Você é o seu próprio prisioneiro? Liberte-se

Através da orientação de outros fomos criados e, esta orientação é voltada para o externo, para que possamos fazer tudo correto conforme o ambiente que estamos inseridos. Não aprendemos a desenvolver o autoconhecimento para sermos nossos grandes parceiros, a fim de desenvolver nossa autoaceitação que nos levará a saber quem somos, o que queremos e o que nos faz feliz.

Em um universo formado, segundo a ciência, por muito mais de 200 bilhões de galáxias, imagine quem sou eu? Mesmo dentro desta imensidão, não deixo de ser único e me diferenciar dos demais.

Por mais que tenha sido guiado para me encaixar nas verdades externas ou sociais, ainda assim, não me sinto confortável com o que recebi de instrução, embora seja conhecedor desta condição imposta. Surge aí a prisão humana. Como disse Mahatma Gandhi: “A prisão não são as grades, e a liberdade não é a rua; existem homens presos na rua e livres na prisão. É uma questão de consciência”. 
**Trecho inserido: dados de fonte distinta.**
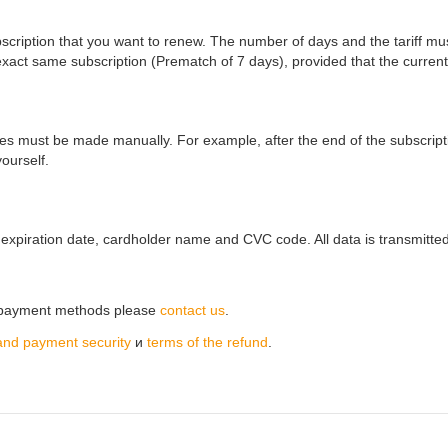
ubscription that you want to renew. The number of days and the tariff m
xact same subscription (Prematch of 7 days), provided that the current
s must be made manually. For example, after the end of the subscription
ourself.
expiration date, cardholder name and CVC code. All data is transmitte
r payment methods please
contact us
.
and payment security
и
terms of the refund
.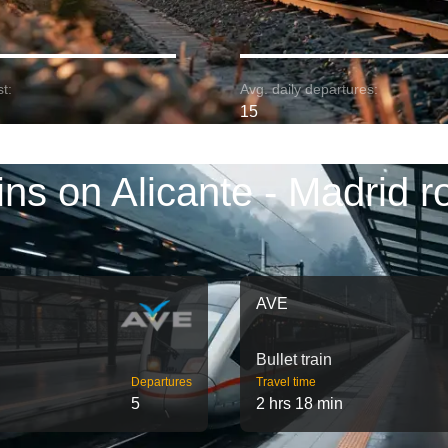
t:
Avg. daily departures:
15
ins on Alicante - Madrid r
AVE
Bullet train
Departures
Travel time
5
2 hrs 18 min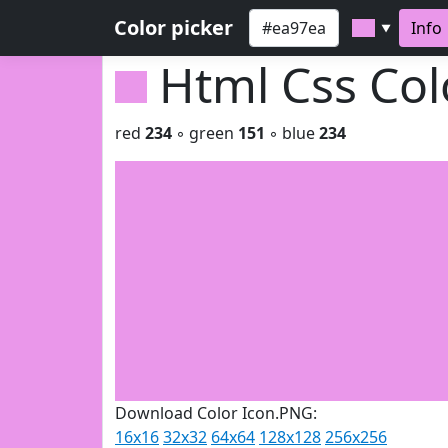
Color picker
Info
▼
Html Css Co
red
234
◦ green
151
◦ blue
234
Download Color Icon.PNG:
16x16
32x32
64x64
128x128
256x256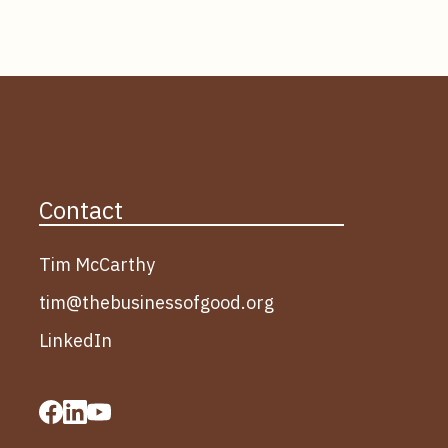
Contact
Tim McCarthy
tim@thebusinessofgood.org
LinkedIn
Ser livre é ser consciente. E o que é consciência? Segundo o dicionário “consciência é o conhecimento ou sentimentos próprios que auxiliam uma pessoa a perceber o que acontece na sua própria vida”.  

Muitas vezes nos aprisionamos e não nos damos conta. Esta reclusão se deve à falta de consciência e em consequência disso surgem nossos medos, inseguranças, crença que somos incapazes, posturas interiores que travam a nossa vida.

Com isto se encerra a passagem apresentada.